I PRAY you to admire my style of writing February. Began to write July, but the truth is, I nearly lost my wits on my journey. Twelve or thirteen mortal hours in getting to Hartford [FN: Fifty miles]. After two or three hours, called [165] up, just when the sleep had become so profound that on being waked I could not, for some seconds, settle it on what hemisphere, continent, country, or spot of the creation I was, nor why I was there at all. Then whisked away in the dark to the science-lighted domes of New Haven, but did n't see them—for why? I was asleep as I went through to the wharf. From the wharf, pitched into the steamboat, not having the points of compass, nor the time of day, nor the zenith and nadir of my own person. After two previous months of quiet, the whirl-about made me feel very "like an ocean weed uptorn And loose along the world of waters borne." If not a foundered weed, a very dumfoundered one at least.

To Rev. William Ware.

SHEFFIELD, Feb. 15, 1841.

How glad I am you wrote to me, my dear W. Is n't that a queer beginning? But there are people who say that everything natural is beautiful, and I am sure that first line was as natural as the gushing out of a fountain; for the very sight of your handwriting was as a sunbeam in a winter's day. By the bye, speaking of sunbeams, they certainly do wonders in winter weather. Have you ever seen such blue depths, or depths of blue, in the mountains, that it seemed as if the very azure of the sky had fallen and lodged in their clefts and leafless trees? Yesterday I was looking towards our barn roofs covered with snow,—and you know they are but six rods off,—and so deep was the color that I thought for the moment it was the blue of the distant horizon. [166] Our friend Catherine Sedgwick, writing to me a day or two ago, speaks in raptures of it. She says it is like the haze over Soracte or Capri.

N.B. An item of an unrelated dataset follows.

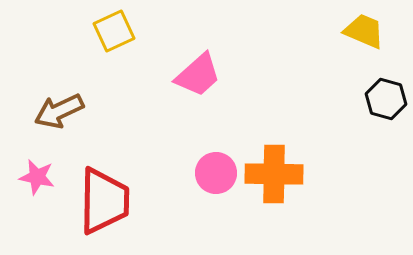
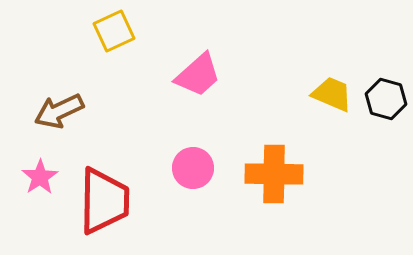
yellow trapezoid: moved 32 px left, 63 px down
pink circle: moved 23 px left, 5 px up
pink star: moved 3 px right; rotated 27 degrees clockwise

So you see my paragraph has led me from winter to summer. Summer is gone to New York a week since. No doubt it will produce beautiful flowers in due time, many of them culled from far distant lands, but most of them native, I ween. Foreign seeds, you know, can do nothing without a good soil. In truth, I am looking with great interest for Catherine Sedgwick's book.

"Hard work to write." Yes, terribly hard it has been for me these two years past; but when I am vigorous, I like it. However, the pen is ever, doubtless, a manacle to the thought; draws it out, if you please, but makes a dragging business of it. By the bye, is your laziness making an apology for not finishing "Scenes in Judea "? Hear a compliment of my mother's for your encouragement. "I should think the man that could write the Letters from Palmyra,'—anything so beautiful and so powerful too" (her very words),—"could write anything."

I am delighted to hear of Mr. Farrar's being better. Give my love to them, and tell him I know of nothing in the world I could near with more pleasure than of his improvement. What a beautiful, gentle, precious spirit he is!

Yes, I grant you all about Cambridge; and if I don't go abroad, perhaps we will come and live with you a year or two. Something I must do; I get no better.

I can't guess your plaguy charade. I never thought of one a minute before, and I have ruminated upon yours an hour. [167] Oh that you were my colleague, or I yours, as you please!